Without the pictures, give every record again exactly.

STUDY MATERIAL section start

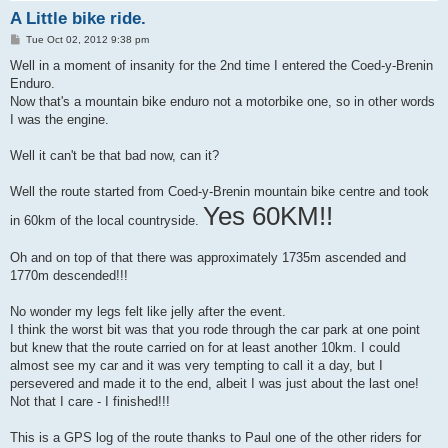
A Little bike ride.
P
Tue Oct 02, 2012 9:38 pm
o
s
Well in a moment of insanity for the 2nd time I entered the Coed-y-Brenin
t
Enduro.
Now that's a mountain bike enduro not a motorbike one, so in other words
I was the engine.
Well it can't be that bad now, can it?
Well the route started from Coed-y-Brenin mountain bike centre and took
Yes 60KM!!
in 60km of the local countryside.
Oh and on top of that there was approximately 1735m ascended and
1770m descended!!!
No wonder my legs felt like jelly after the event.
I think the worst bit was that you rode through the car park at one point
but knew that the route carried on for at least another 10km. I could
almost see my car and it was very tempting to call it a day, but I
persevered and made it to the end, albeit I was just about the last one!
Not that I care - I finished!!!
This is a GPS log of the route thanks to Paul one of the other riders for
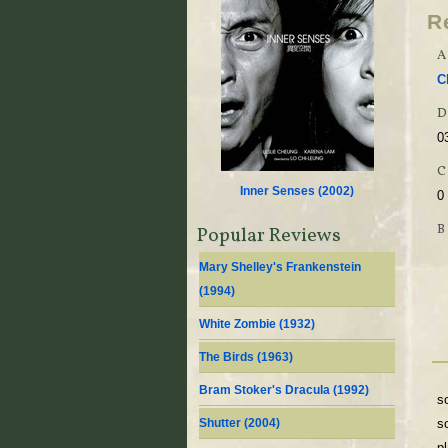
R
A
C
D
0
Inner Senses (
2002
)
0
Popular Reviews
Mary Shelley's Frankenstein
(
1994
)
White Zombie (
1932
)
The Birds (
1963
)
Bram Stoker's Dracula (
1992
)
s
Shutter (
2004
)
s
p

STUDY MATERIAL section end

* TASK OUTPUT *
A Little bike ride.
P
Tue Oct 02, 2012 9:38 pm
o
s
Well in a moment of insanity for the 2nd time I entered the Coed-y-Brenin
t
Enduro.
Now that's a mountain bike enduro not a motorbike one, so in other words
I was the engine.
Well it can't be that bad now, can it?
Well the route started from Coed-y-Brenin mountain bike centre and took
Yes 60KM!!
in 60km of the local countryside.
Oh and on top of that there was approximately 1735m ascended and
1770m descended!!!
No wonder my legs felt like jelly after the event.
I think the worst bit was that you rode through the car park at one point
but knew that the route carried on for at least another 10km. I could
almost see my car and it was very tempting to call it a day, but I
persevered and made it to the end, albeit I was just about the last one!
Not that I care - I finished!!!
This is a GPS log of the route thanks to Paul one of the other riders for
R
A
C
D
0
Inner Senses (
2002
)
0
Popular Reviews
Mary Shelley's Frankenstein
(
1994
)
White Zombie (
1932
)
The Birds (
1963
)
Bram Stoker's Dracula (
1992
)
s
Shutter (
2004
)
s
p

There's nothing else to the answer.